▸ **TASK GOAL**: In the data below, how many lines include the word "muzee"? Give only the number.

▸ **DATASET RECORDS**:
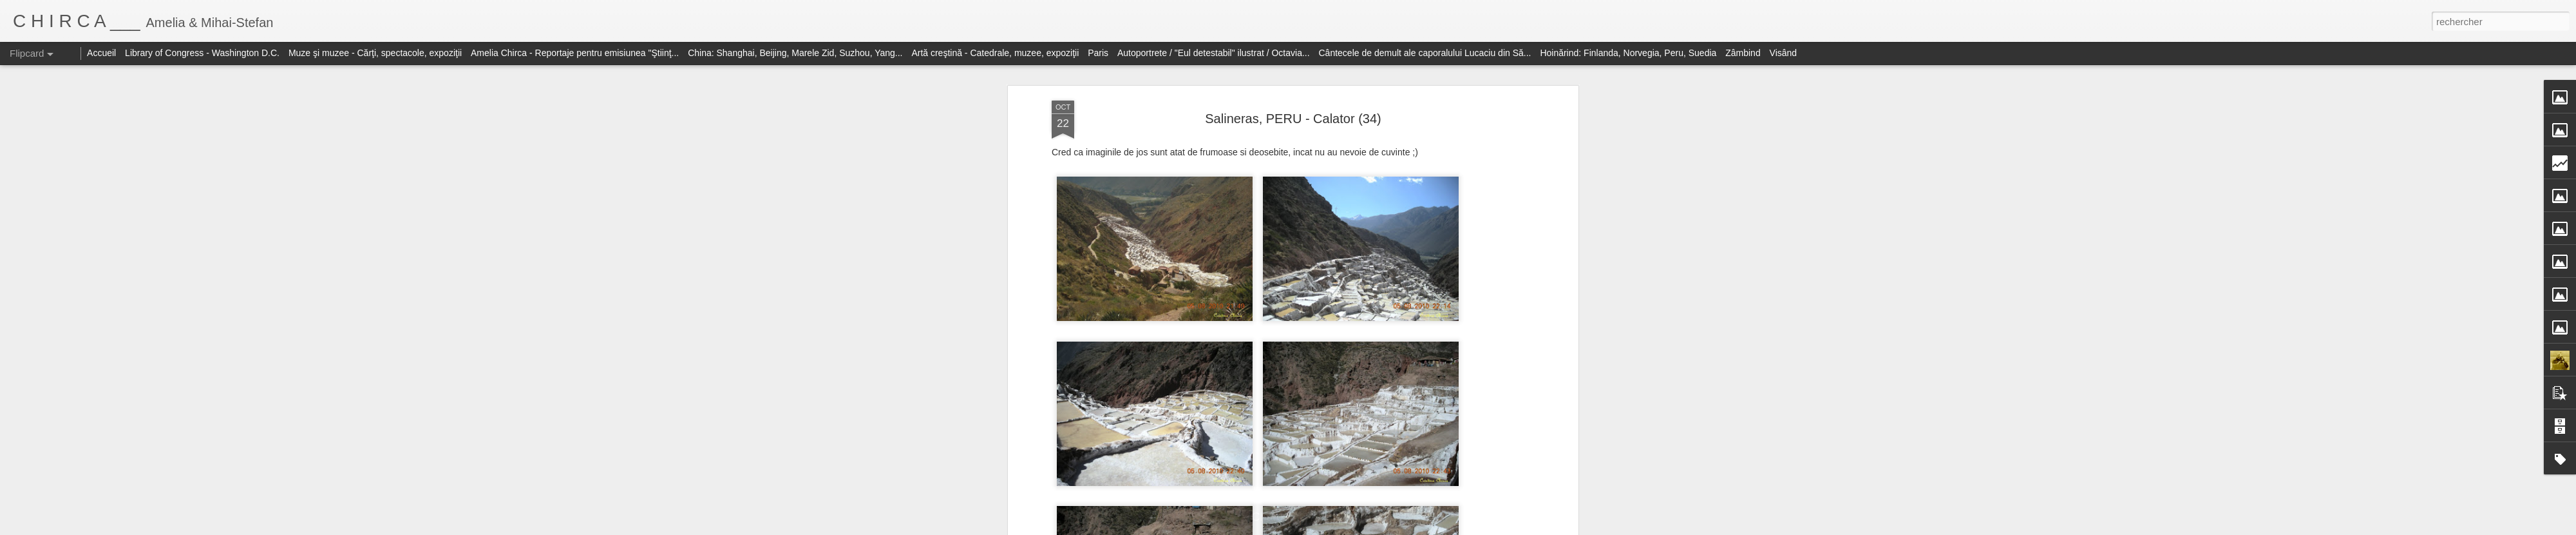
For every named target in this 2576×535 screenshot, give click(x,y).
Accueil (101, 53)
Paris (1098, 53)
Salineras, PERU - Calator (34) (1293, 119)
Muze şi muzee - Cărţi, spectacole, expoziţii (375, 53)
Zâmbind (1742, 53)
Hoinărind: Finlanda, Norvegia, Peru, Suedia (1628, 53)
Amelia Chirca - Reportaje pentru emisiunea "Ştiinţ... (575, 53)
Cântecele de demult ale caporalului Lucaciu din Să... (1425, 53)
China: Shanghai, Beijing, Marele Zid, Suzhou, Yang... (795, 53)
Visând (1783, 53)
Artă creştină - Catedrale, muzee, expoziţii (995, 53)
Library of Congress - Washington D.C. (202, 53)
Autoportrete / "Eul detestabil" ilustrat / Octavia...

▸ **YOUR SOLUTION**: 2